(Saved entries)
********

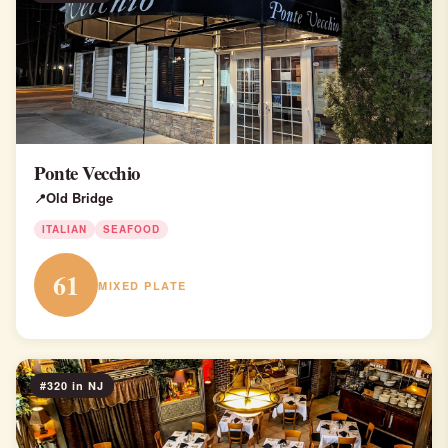
Ponte Vecchio
Old Bridge
ITALIAN
SEAFOOD
61
MIXED PLATE
#320 in NJ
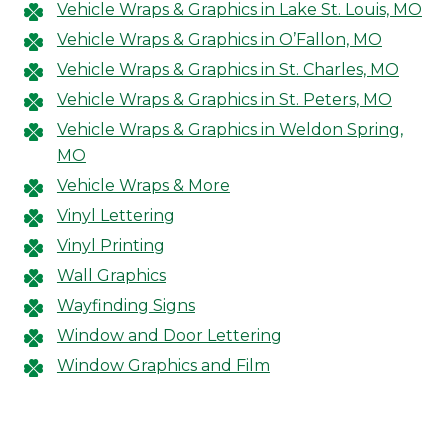
Vehicle Wraps & Graphics in Lake St. Louis, MO
Vehicle Wraps & Graphics in O’Fallon, MO
Vehicle Wraps & Graphics in St. Charles, MO
Vehicle Wraps & Graphics in St. Peters, MO
Vehicle Wraps & Graphics in Weldon Spring,
MO
Vehicle Wraps & More
Vinyl Lettering
Vinyl Printing
Wall Graphics
Wayfinding Signs
Window and Door Lettering
Window Graphics and Film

********

What you have to do →
Lines from the one containing "Vehicle Wraps & Graphics in Lake" through the final line of the entries above are to be output exactly; omit all others.

Task result →
Vehicle Wraps & Graphics in Lake St. Louis, MO
Vehicle Wraps & Graphics in O’Fallon, MO
Vehicle Wraps & Graphics in St. Charles, MO
Vehicle Wraps & Graphics in St. Peters, MO
Vehicle Wraps & Graphics in Weldon Spring,
MO
Vehicle Wraps & More
Vinyl Lettering
Vinyl Printing
Wall Graphics
Wayfinding Signs
Window and Door Lettering
Window Graphics and Film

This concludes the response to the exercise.